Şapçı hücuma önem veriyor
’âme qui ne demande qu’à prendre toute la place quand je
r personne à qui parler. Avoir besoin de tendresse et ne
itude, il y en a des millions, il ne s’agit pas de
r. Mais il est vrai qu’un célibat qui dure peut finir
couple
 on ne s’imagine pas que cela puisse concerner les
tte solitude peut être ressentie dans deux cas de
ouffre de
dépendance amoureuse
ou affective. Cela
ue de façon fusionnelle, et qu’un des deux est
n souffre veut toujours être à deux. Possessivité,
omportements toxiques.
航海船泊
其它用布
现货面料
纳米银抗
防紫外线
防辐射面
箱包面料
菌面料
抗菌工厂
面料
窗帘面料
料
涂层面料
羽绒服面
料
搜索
--------------------------------------------------
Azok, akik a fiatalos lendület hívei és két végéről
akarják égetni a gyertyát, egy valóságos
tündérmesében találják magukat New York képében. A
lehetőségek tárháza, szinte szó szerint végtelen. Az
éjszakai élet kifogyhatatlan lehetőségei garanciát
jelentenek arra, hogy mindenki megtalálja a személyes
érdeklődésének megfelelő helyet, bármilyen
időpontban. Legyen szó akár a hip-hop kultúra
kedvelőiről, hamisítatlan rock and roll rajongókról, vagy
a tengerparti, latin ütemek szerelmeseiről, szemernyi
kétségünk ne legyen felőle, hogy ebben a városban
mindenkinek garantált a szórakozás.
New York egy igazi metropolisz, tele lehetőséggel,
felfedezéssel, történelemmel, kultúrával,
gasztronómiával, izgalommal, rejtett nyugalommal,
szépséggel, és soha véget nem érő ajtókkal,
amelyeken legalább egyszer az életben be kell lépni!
--------------------------------------------------
What the exercise asks —
Return every line of the data above in which "York" appears.

Task solution —
tündérmesében találják magukat New York képében. A
New York egy igazi metropolisz, tele lehetőséggel,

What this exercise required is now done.